Brief: Look through the data below. Collect every line where the word "friends" occurs.

Segment Start: Given records

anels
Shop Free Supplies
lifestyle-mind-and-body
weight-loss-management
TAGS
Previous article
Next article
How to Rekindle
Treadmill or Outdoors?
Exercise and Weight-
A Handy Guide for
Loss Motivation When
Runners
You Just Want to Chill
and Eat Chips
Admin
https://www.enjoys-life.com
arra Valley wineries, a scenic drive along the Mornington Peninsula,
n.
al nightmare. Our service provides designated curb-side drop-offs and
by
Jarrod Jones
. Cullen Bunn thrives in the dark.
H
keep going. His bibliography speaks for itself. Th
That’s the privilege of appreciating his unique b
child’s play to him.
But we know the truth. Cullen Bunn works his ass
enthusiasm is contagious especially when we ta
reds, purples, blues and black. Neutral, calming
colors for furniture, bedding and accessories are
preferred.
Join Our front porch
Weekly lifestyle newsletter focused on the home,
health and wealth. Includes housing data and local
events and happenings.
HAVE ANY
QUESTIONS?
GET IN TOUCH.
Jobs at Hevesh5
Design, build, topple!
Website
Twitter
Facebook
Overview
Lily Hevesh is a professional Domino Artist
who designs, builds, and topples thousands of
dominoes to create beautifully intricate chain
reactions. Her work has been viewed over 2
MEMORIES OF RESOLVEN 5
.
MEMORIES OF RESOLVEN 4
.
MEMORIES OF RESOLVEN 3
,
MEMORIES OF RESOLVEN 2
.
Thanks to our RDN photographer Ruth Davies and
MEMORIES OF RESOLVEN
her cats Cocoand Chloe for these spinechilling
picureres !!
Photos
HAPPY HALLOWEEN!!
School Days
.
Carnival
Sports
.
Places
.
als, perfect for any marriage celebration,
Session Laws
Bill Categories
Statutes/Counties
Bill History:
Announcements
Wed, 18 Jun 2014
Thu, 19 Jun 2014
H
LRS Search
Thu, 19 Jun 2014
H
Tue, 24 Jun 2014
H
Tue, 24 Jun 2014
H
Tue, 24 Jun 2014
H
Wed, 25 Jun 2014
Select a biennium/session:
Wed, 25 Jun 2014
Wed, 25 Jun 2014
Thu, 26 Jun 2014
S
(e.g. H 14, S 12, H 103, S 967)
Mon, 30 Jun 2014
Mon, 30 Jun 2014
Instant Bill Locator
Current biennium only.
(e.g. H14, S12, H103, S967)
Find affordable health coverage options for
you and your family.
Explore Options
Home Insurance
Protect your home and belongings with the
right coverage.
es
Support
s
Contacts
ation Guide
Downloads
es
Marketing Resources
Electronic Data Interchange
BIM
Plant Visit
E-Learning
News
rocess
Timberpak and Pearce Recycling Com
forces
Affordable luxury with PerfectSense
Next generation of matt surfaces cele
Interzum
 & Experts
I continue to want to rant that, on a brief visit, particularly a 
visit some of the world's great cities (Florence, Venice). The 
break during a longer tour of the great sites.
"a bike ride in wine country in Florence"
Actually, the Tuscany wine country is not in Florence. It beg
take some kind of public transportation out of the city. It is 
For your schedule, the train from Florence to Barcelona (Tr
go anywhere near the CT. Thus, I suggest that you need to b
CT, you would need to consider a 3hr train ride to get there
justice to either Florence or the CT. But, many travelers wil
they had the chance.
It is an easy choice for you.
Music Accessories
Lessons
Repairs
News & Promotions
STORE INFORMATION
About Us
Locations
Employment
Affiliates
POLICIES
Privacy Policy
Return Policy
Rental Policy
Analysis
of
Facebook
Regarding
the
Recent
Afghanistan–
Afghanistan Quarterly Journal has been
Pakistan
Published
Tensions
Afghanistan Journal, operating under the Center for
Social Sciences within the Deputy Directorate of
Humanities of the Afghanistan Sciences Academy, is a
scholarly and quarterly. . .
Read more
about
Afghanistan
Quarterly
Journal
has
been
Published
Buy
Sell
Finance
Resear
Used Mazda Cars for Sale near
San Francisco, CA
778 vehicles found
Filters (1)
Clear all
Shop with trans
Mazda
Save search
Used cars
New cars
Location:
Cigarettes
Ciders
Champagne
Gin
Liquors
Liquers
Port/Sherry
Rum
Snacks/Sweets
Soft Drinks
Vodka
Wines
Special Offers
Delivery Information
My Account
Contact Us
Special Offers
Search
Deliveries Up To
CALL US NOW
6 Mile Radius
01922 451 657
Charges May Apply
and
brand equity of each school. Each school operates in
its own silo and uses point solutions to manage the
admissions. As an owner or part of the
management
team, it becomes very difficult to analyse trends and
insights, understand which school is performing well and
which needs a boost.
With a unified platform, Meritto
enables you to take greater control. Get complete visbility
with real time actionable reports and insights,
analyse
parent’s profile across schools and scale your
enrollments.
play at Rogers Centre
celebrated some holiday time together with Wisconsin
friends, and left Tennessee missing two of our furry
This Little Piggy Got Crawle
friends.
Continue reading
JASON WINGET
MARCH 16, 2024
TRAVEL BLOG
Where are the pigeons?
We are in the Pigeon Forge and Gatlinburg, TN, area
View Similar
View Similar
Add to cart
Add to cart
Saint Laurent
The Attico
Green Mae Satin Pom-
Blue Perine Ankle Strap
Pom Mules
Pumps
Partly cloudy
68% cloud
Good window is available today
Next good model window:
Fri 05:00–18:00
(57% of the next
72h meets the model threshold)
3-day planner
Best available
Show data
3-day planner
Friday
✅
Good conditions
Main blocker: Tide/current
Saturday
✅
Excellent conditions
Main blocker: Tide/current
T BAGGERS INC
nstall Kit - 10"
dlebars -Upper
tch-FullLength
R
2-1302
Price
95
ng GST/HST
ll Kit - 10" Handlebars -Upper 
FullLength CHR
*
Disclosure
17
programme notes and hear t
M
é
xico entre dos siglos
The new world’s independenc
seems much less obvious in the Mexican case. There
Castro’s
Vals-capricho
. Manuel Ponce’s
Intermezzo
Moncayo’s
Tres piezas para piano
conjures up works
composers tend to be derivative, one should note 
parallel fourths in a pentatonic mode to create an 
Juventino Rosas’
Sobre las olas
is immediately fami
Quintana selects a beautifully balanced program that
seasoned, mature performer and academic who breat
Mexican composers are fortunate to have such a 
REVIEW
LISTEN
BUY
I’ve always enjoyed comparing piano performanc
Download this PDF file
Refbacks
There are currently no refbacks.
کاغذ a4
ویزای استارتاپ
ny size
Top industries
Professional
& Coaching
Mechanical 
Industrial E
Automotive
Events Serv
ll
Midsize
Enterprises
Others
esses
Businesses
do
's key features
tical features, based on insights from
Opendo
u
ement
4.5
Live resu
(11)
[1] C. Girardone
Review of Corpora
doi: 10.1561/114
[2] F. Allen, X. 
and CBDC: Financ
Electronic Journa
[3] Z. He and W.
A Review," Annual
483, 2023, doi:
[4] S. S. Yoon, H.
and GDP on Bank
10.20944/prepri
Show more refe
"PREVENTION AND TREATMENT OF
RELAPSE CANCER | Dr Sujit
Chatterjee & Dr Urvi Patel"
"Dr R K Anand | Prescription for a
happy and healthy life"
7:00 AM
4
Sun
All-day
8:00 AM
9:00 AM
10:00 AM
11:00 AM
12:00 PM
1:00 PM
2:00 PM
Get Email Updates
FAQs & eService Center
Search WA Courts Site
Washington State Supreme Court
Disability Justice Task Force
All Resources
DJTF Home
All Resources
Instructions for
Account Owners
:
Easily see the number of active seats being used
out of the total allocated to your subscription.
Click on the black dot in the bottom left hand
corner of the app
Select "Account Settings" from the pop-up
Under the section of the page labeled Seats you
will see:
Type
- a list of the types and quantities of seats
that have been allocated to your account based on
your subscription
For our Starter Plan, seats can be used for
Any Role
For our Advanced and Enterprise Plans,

Segment End: Given records

Output for this task:
friends, and left Tennessee missing two of our furry
friends.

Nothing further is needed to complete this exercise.